Sunshine, I can't believe you're 21 weeks!!!
 
Maverick phew! Glad that all worked out, an extra 600 is no fun on top of everything else!

Stay I am praying that those twinges are a good sign!

Baby wish- welcome! So sorry about the failed iuis. I'm glad you're getting any potential roadblocks sorted out before ivf. I know that I always google everything after the dr tells me something but in the end just try to trust what the doctors say. I'm sure you're in great hands. You will have at least a few cycle buddies on here! Please keep us posted on everything and good luck these next few weeks!
 
You are all so welcoming and wonderful thank you!
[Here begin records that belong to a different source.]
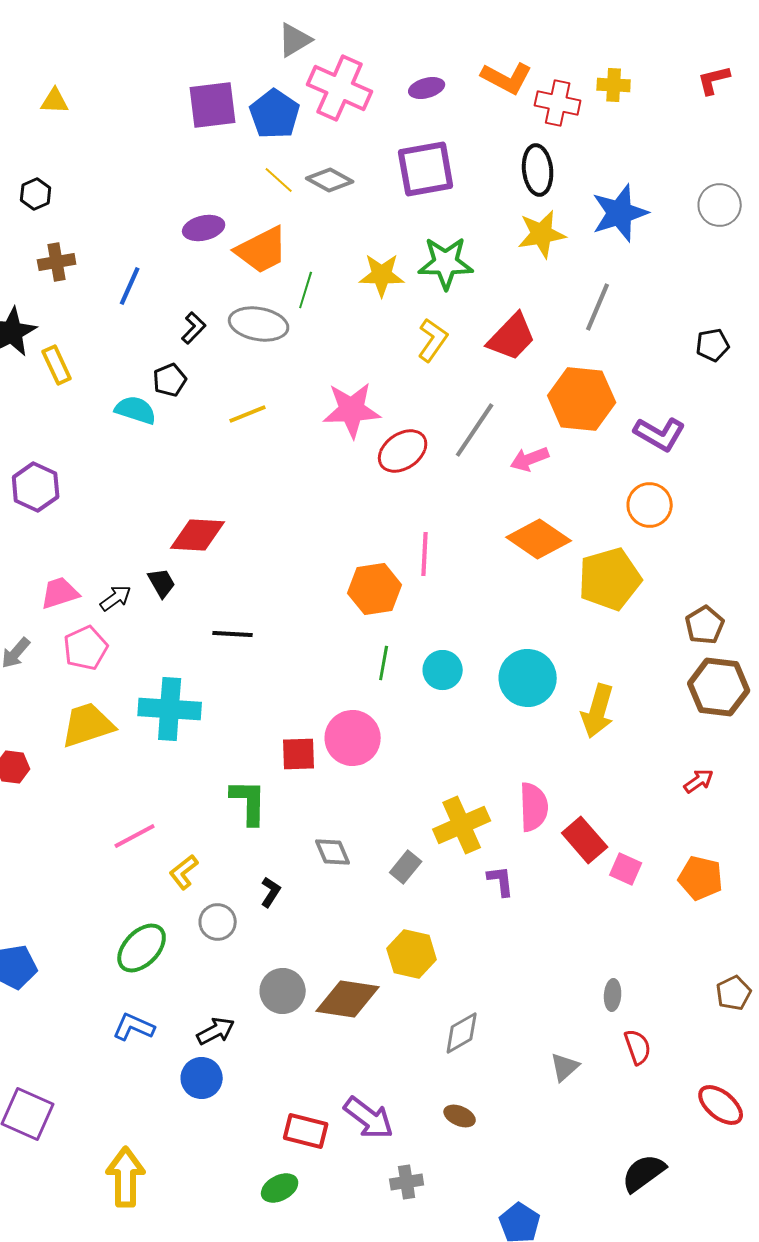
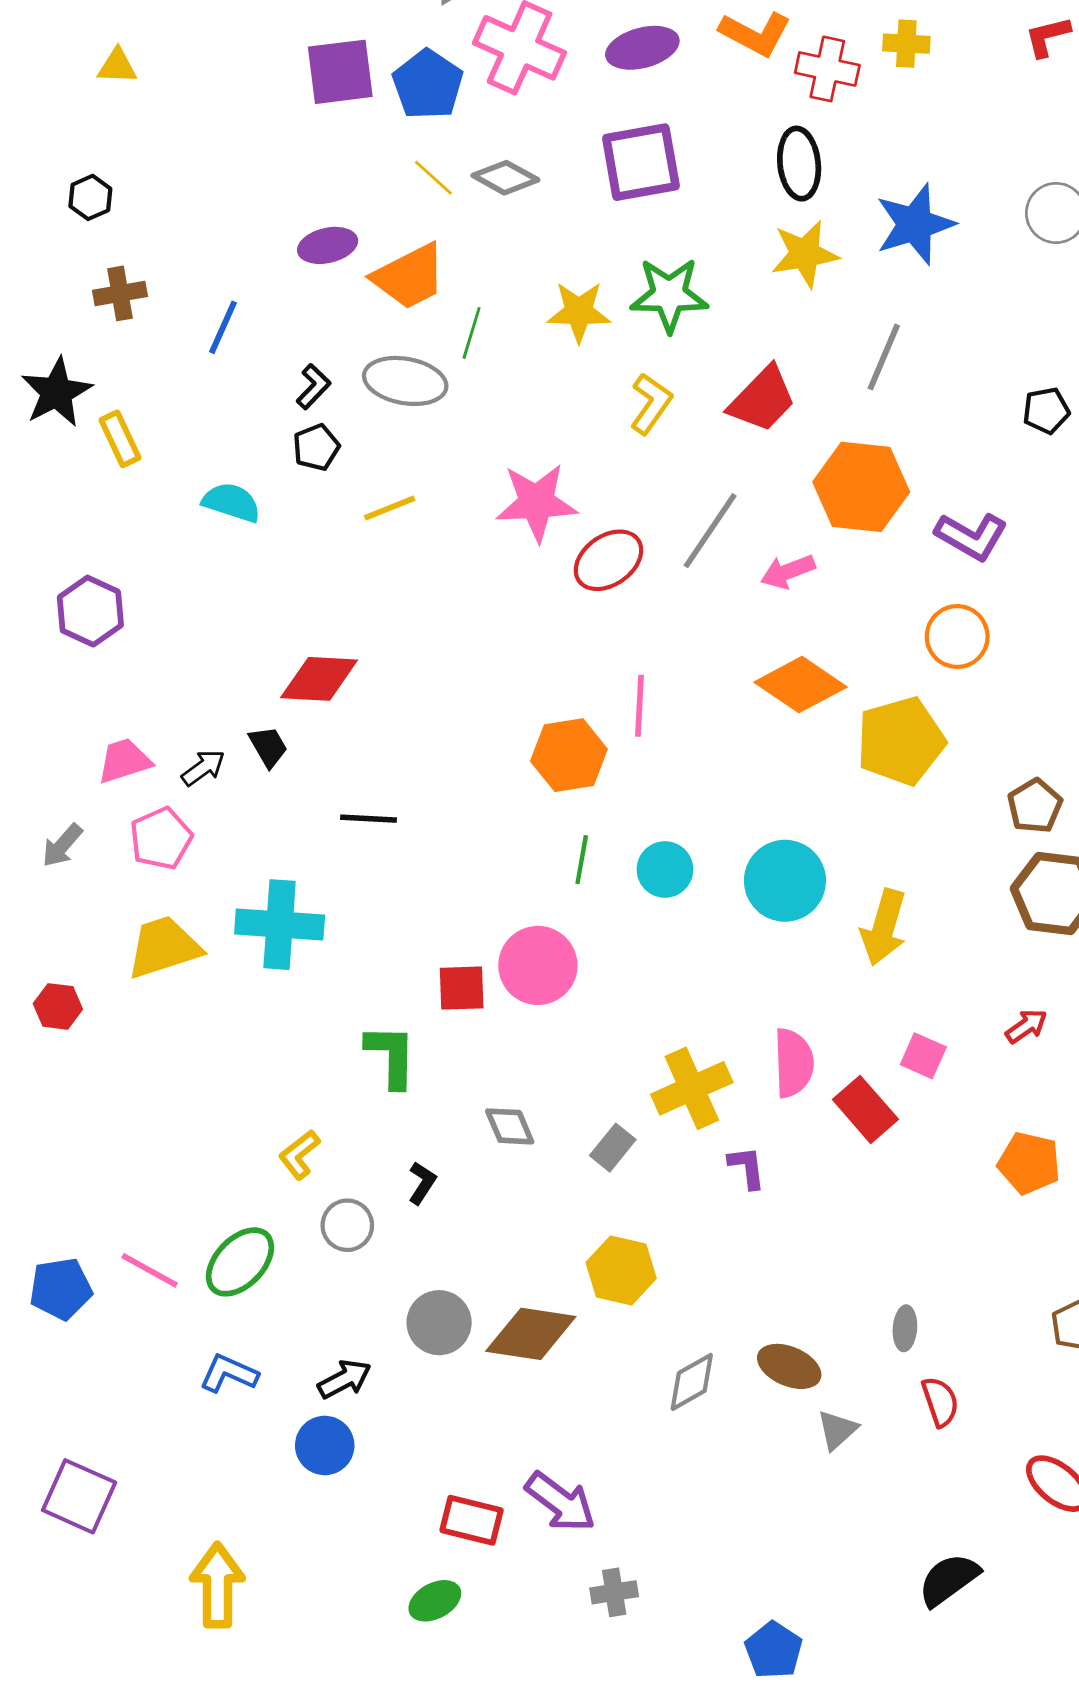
purple ellipse: (427, 88) -> (642, 48), size x1.4
black pentagon: (170, 380) -> (316, 447), moved
pink line: (135, 836) -> (150, 1270), moved, turned 57
pink square: (626, 869) -> (923, 1056), moved
brown ellipse: (460, 1116) -> (789, 1366), moved, size x1.4

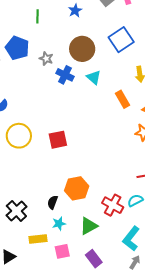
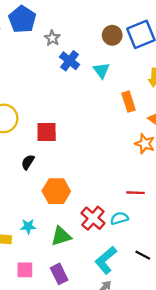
brown circle: (82, 49) -> (112, 35), moved, size x0.7
black semicircle: (53, 202) -> (28, 162), moved
pink square: (62, 251) -> (25, 270), moved

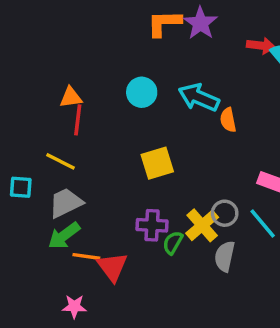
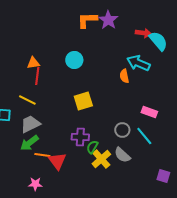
cyan arrow: (199, 97) -> (138, 63), moved
yellow cross: (202, 225) -> (101, 159), moved
gray semicircle: (225, 256) -> (122, 155), turned -60

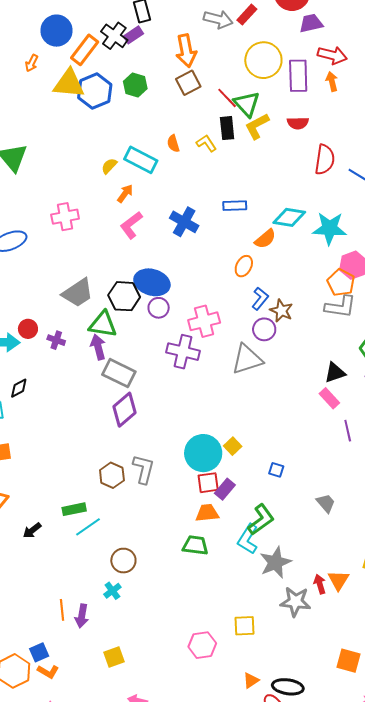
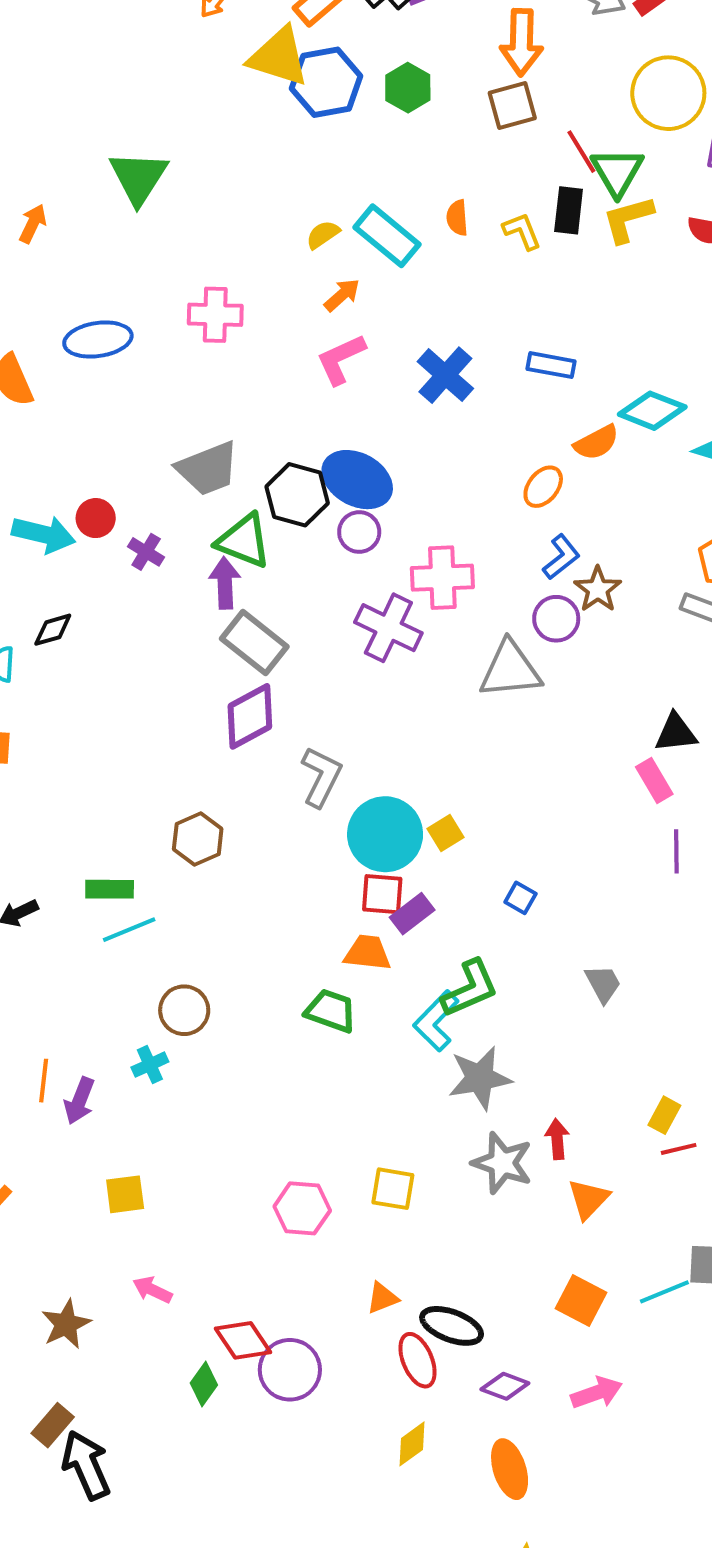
gray L-shape: (143, 469) -> (321, 777), moved
orange triangle: (338, 580) -> (589, 1199), moved

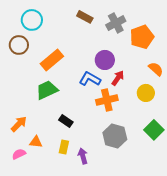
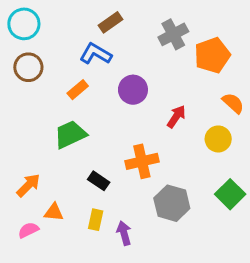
brown rectangle: (85, 17) -> (111, 22), moved, turned -63
cyan circle: (32, 20) -> (24, 24), moved
orange rectangle: (52, 60) -> (78, 90), size x0.6
purple circle: (105, 60) -> (133, 90), moved
blue L-shape: (90, 79) -> (96, 54), moved
orange cross: (107, 100) -> (142, 161), moved

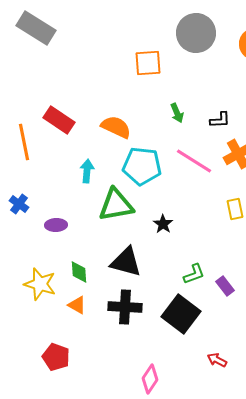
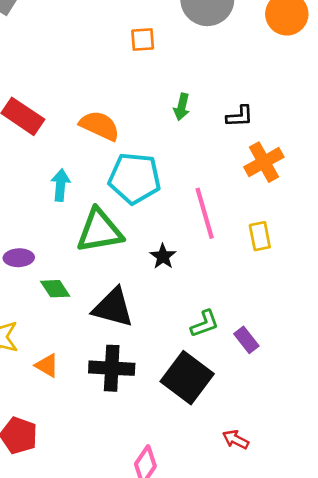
orange square: (148, 63) -> (143, 40), size x0.7
green arrow: (177, 113) -> (182, 107), turned 36
pink line: (194, 161) -> (205, 213), moved, turned 42
green diamond: (79, 272) -> (55, 289), moved, turned -30

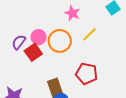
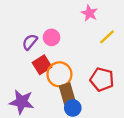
orange circle: (60, 41) -> (59, 74), moved
red square: (33, 52) -> (42, 65), moved

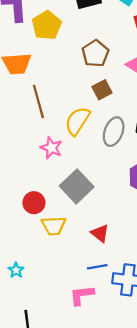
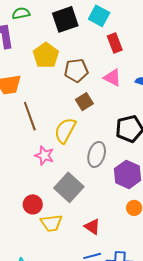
yellow pentagon: (47, 25) -> (46, 55), moved
brown pentagon: (95, 53) -> (76, 70), turned 30
gray ellipse: (114, 132) -> (97, 154), moved

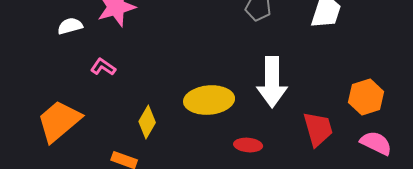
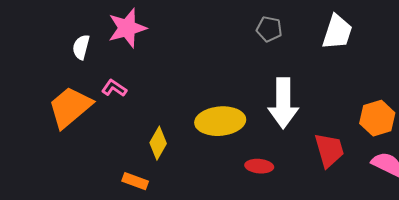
white semicircle: (70, 26) -> (81, 47), turned -60
orange trapezoid: (59, 121) -> (70, 107), moved

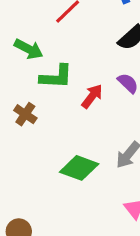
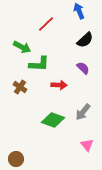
red arrow: (92, 96) -> (59, 85), moved, turned 56

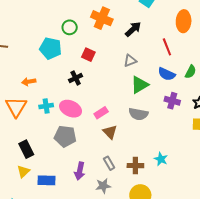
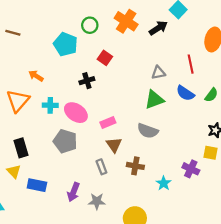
black arrow: (133, 29) -> (158, 28), moved
gray triangle: (130, 61) -> (158, 73), moved
orange arrow: (29, 82) -> (36, 76), turned 32
purple cross: (172, 101) -> (191, 169), moved
gray rectangle: (109, 163) -> (101, 167), moved
brown cross: (135, 166) -> (135, 166), moved
purple arrow: (80, 171) -> (73, 192), moved
yellow triangle: (23, 172) -> (14, 171), turned -40

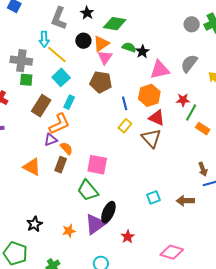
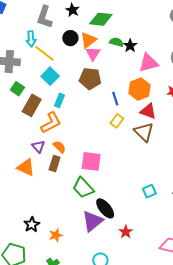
green square: (26, 80) -> (17, 89), moved, turned 32
purple triangle: (51, 140) -> (38, 147), moved, turned -48
black ellipse: (108, 212) -> (105, 208), turned -60
orange star: (69, 231) -> (56, 235), moved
I feel better today, I think its always hardest the day you get bad news or stumble across a new roadblock. This journey has taught me sooo much about myself and being patient. In the end we will all have our little ones and none of this will matter.
Bma11 and Sunshine- You guys give me hope one day my status will say "expecting"

Stayhopeful and Strawberry13- Good luck!:dust:

Stayhopeful if you don't mind me asking, how old are you?
 
hi babywish, welcome to the thread! the reasons for being here are not fun but we are glad to have you all the same. :)

i agree that those days you get the bad news can be the hardest. i think sometimes you have to go easy on yourself too and realize that it's okay to be upset now and then and not feel like something is wrong with you if you don't bounce back and feel cheerful immediately. it's a form of grieving really, i feel. i wish you the best and pray this IVF works for you. it sounds like you are super close to me in terms of your progress. i just finished 2 weeks of bcps and had bw/us today to find out whether i can start stimming on july 20. ultrasound looked good but have to wait on the bloodwork till later today.